PARQUET

Use the PARQUET clause with the COPY statement to load data in the Parquet format. You can read all primitive types, UUIDs, structs, and arrays.

The PARQUET clause can be used alone or with optional parameters.

Parameters

hive_partition_cols Comma-separated list of columns that are partition columns in the data. See Using Partition Columns.

flatten_complex_type_null

Whether to flatten a null struct value to null values for all of its fields (true) or reject a row containing a null struct value (false, default). See Reading Structs.

allow_no_match

Whether to accept a path containing a glob with no matching files and report zero rows in query results. If this parameter is not set, Vertica returns an error if the path in the FROM clause does not match at least one file.
skip_strong_schema_match When defining a ROW in an external table, whether to allow the ROW in the Vertica table definition and the struct in the Parquet data to have different structures. By default, Vertica requires that a ROW contain all and only the fields and nesting structure found in the Parquet data definition (schema). Set this parameter to true to override this behavior. Regardless of the value of this parameter, the primitive types must match for all fields.

 

Examples

Use the PARQUET clause without parameters if your data is not partitioned.

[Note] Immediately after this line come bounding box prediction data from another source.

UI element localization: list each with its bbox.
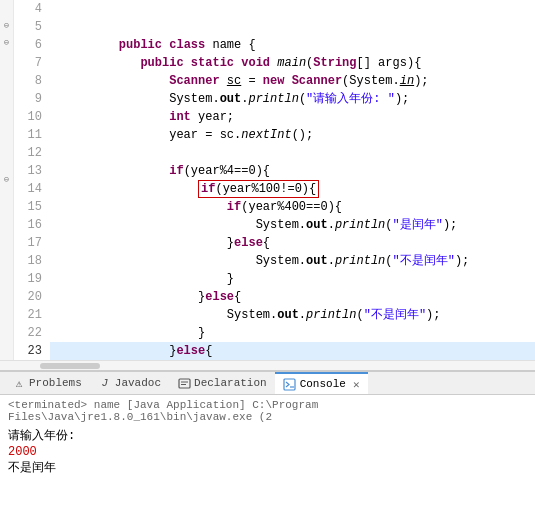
tab-problems[interactable]: ⚠ Problems — [4, 372, 90, 394]
console-input-value: 2000 — [8, 445, 527, 459]
gutter-line-4 — [2, 0, 12, 17]
svg-rect-0 — [179, 379, 190, 388]
gutter-line-19 — [2, 257, 12, 274]
gutter-line-5[interactable]: ⊖ — [2, 17, 12, 34]
code-line-13: if(year%100!=0){ — [50, 162, 535, 180]
code-line-5: public class name { — [50, 18, 535, 36]
gutter-line-21 — [2, 291, 12, 308]
console-terminated-line: <terminated> name [Java Application] C:\… — [8, 399, 527, 423]
gutter-line-23 — [2, 326, 12, 343]
gutter-line-7 — [2, 51, 12, 68]
gutter-line-16 — [2, 206, 12, 223]
tab-javadoc-label: Javadoc — [115, 377, 161, 389]
line-numbers: 4 5 6 7 8 9 10 11 12 13 14 15 16 17 18 1… — [14, 0, 50, 360]
ln-10: 10 — [18, 108, 42, 126]
ln-19: 19 — [18, 270, 42, 288]
tab-declaration[interactable]: Declaration — [169, 372, 275, 394]
ln-14: 14 — [18, 180, 42, 198]
gutter-line-13 — [2, 154, 12, 171]
ln-12: 12 — [18, 144, 42, 162]
ln-8: 8 — [18, 72, 42, 90]
gutter-line-10 — [2, 103, 12, 120]
javadoc-icon: J — [98, 376, 112, 390]
tab-javadoc[interactable]: J Javadoc — [90, 372, 169, 394]
gutter-line-12 — [2, 137, 12, 154]
ln-5: 5 — [18, 18, 42, 36]
gutter-line-18 — [2, 240, 12, 257]
gutter-line-24 — [2, 343, 12, 360]
tabs-bar: ⚠ Problems J Javadoc Declaration Console… — [0, 371, 535, 395]
ln-21: 21 — [18, 306, 42, 324]
code-container: ⊖ ⊖ ⊖ 4 5 6 7 8 9 — [0, 0, 535, 360]
gutter-line-14[interactable]: ⊖ — [2, 171, 12, 188]
scrollbar-thumb[interactable] — [40, 363, 100, 369]
gutter-line-8 — [2, 69, 12, 86]
ln-18: 18 — [18, 252, 42, 270]
ln-13: 13 — [18, 162, 42, 180]
code-line-12: if(year%4==0){ — [50, 144, 535, 162]
code-line-4 — [50, 0, 535, 18]
gutter-line-15 — [2, 189, 12, 206]
ln-20: 20 — [18, 288, 42, 306]
gutter-line-22 — [2, 309, 12, 326]
tab-declaration-label: Declaration — [194, 377, 267, 389]
bottom-panel: ⚠ Problems J Javadoc Declaration Console… — [0, 370, 535, 529]
console-result: 不是闰年 — [8, 459, 527, 477]
console-prompt-label: 请输入年份: — [8, 427, 527, 445]
ln-11: 11 — [18, 126, 42, 144]
gutter-line-6[interactable]: ⊖ — [2, 34, 12, 51]
gutter-line-11 — [2, 120, 12, 137]
ln-9: 9 — [18, 90, 42, 108]
problems-icon: ⚠ — [12, 376, 26, 390]
tab-console[interactable]: Console ✕ — [275, 372, 368, 394]
console-close-icon[interactable]: ✕ — [353, 378, 360, 391]
ln-15: 15 — [18, 198, 42, 216]
ln-17: 17 — [18, 234, 42, 252]
gutter: ⊖ ⊖ ⊖ — [0, 0, 14, 360]
gutter-line-17 — [2, 223, 12, 240]
console-area: <terminated> name [Java Application] C:\… — [0, 395, 535, 529]
ln-16: 16 — [18, 216, 42, 234]
gutter-line-20 — [2, 274, 12, 291]
gutter-line-9 — [2, 86, 12, 103]
tab-problems-label: Problems — [29, 377, 82, 389]
ln-7: 7 — [18, 54, 42, 72]
code-lines: public class name { public static void m… — [50, 0, 535, 360]
ln-23: 23 — [18, 342, 42, 360]
ln-6: 6 — [18, 36, 42, 54]
console-icon — [283, 377, 297, 391]
declaration-icon — [177, 376, 191, 390]
ln-22: 22 — [18, 324, 42, 342]
editor-area: ⊖ ⊖ ⊖ 4 5 6 7 8 9 — [0, 0, 535, 370]
tab-console-label: Console — [300, 378, 346, 390]
horizontal-scrollbar[interactable] — [0, 360, 535, 370]
ln-4: 4 — [18, 0, 42, 18]
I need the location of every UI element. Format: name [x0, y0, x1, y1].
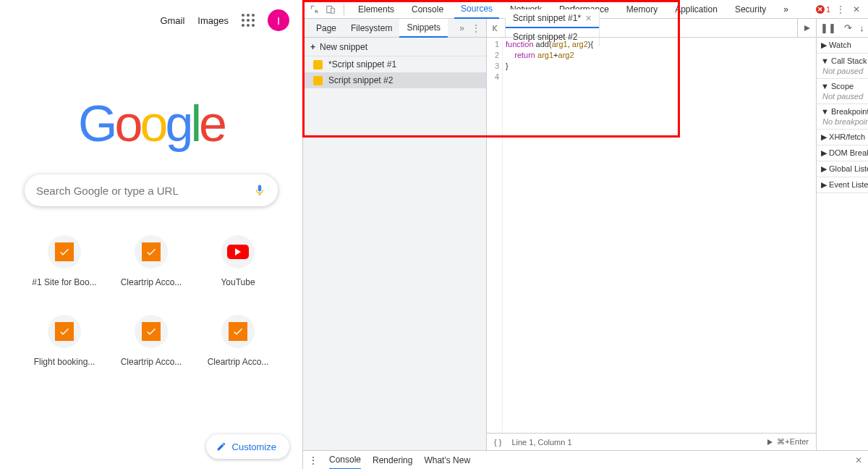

=> COPY t FROM 's3://AWS_DataLake/sales.parquet' PARQUET;

In the following example, the "id" and "name" columns are included in the data and the "created" and "region" columns are partition columns. Partition columns must be listed last when defining columns.

=> CREATE EXTERNAL TABLE t (id int, name varchar(50), created date, region varchar(50))
   AS COPY FROM 'hdfs:///path/*/*/*' 
   PARQUET(hive_partition_cols='created,region');

In the following example, the data contains structs and a null value should not reject the row.

=> CREATE EXTERNAL TABLE customers_expanded (...)
    AS COPY FROM '...' PARQUET(flatten_complex_type_nulls='True');

In the following example, the data directory contains no files.

=> CREATE EXTERNAL TABLE customers (...)
    AS COPY FROM 'hdfs:///data/*.parquet' PARQUET;
=> SELECT COUNT(*) FROM customers;
ERROR 7869: No files match when expanding glob: [hdfs:///data/*.parquet]

To read zero rows instead of producing an error, use the allow_no_match parameter with PARQUET:

=> CREATE EXTERNAL TABLE customers (...)
    AS COPY FROM 'hdfs:///data/*.parquet' PARQUET(allow_no_match='true');
=> SELECT COUNT(*) FROM customers;
 count 
------- 
     0 
(1 row)